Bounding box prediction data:
^^^^^^^^

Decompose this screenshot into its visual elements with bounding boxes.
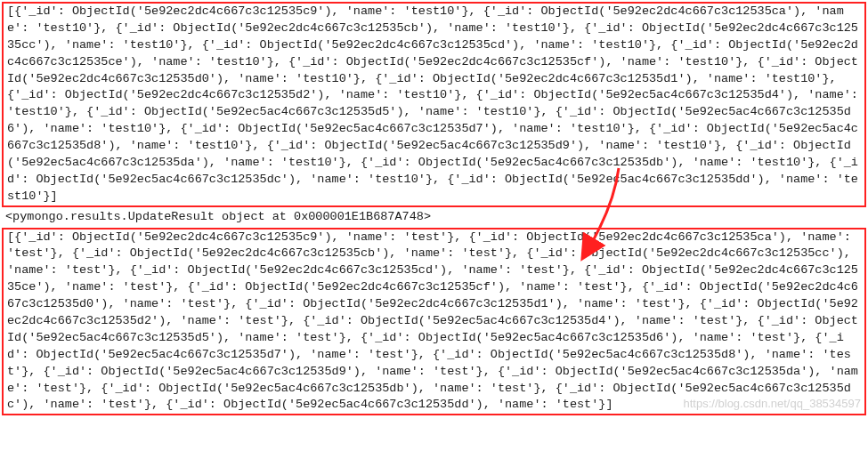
output-block-before: [{'_id': ObjectId('5e92ec2dc4c667c3c1253… [2,2,866,207]
update-result-line: <pymongo.results.UpdateResult object at … [2,209,866,226]
output-block-after: [{'_id': ObjectId('5e92ec2dc4c667c3c1253… [2,228,866,416]
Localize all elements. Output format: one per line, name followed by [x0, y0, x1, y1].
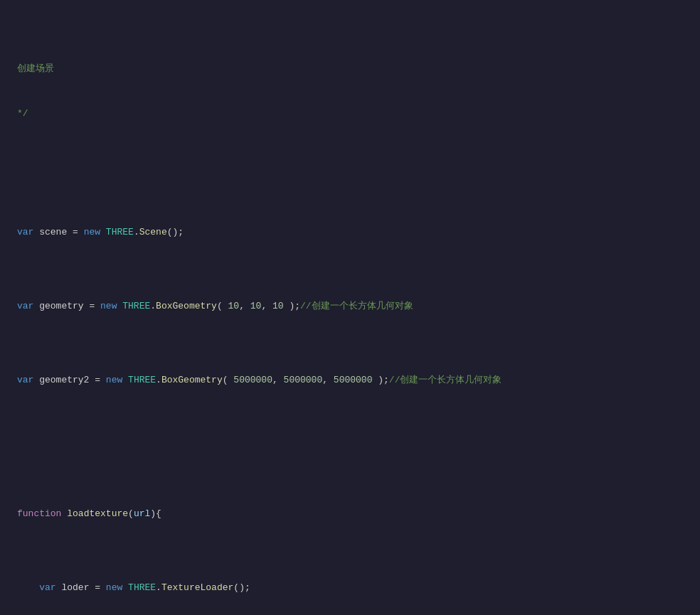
code-line-1: 创建场景 [11, 62, 700, 77]
code-line-blank-1 [11, 151, 700, 166]
code-block: 创建场景 */ var scene = new THREE.Scene(); v… [0, 0, 700, 615]
code-line-9: var loder = new THREE.TextureLoader(); [11, 581, 700, 596]
code-line-8: function loadtexture(url){ [11, 507, 700, 522]
code-line-4: var scene = new THREE.Scene(); [11, 225, 700, 240]
code-line-6: var geometry2 = new THREE.BoxGeometry( 5… [11, 373, 700, 388]
code-editor: 创建场景 */ var scene = new THREE.Scene(); v… [0, 0, 700, 615]
code-line-blank-2 [11, 432, 700, 447]
code-line-2: */ [11, 107, 700, 122]
code-line-5: var geometry = new THREE.BoxGeometry( 10… [11, 299, 700, 314]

^^^^^^^^

Omit the pictures and copy the records above exactly.

**OUTPUT FOR THIS EXERCISE:**
Decompose this screenshot into its visual elements with bounding boxes.
output-block-before: [{'_id': ObjectId('5e92ec2dc4c667c3c1253… [2,2,866,207]
update-result-line: <pymongo.results.UpdateResult object at … [2,209,866,226]
output-block-after: [{'_id': ObjectId('5e92ec2dc4c667c3c1253… [2,228,866,416]
Localize all elements. Output format: one per line, name followed by [x0, y0, x1, y1].
code-line-1: 创建场景 [11, 62, 700, 77]
code-line-blank-1 [11, 151, 700, 166]
code-block: 创建场景 */ var scene = new THREE.Scene(); v… [0, 0, 700, 615]
code-line-9: var loder = new THREE.TextureLoader(); [11, 581, 700, 596]
code-line-8: function loadtexture(url){ [11, 507, 700, 522]
code-line-4: var scene = new THREE.Scene(); [11, 225, 700, 240]
code-line-6: var geometry2 = new THREE.BoxGeometry( 5… [11, 373, 700, 388]
code-editor: 创建场景 */ var scene = new THREE.Scene(); v… [0, 0, 700, 615]
code-line-blank-2 [11, 432, 700, 447]
code-line-2: */ [11, 107, 700, 122]
code-line-5: var geometry = new THREE.BoxGeometry( 10… [11, 299, 700, 314]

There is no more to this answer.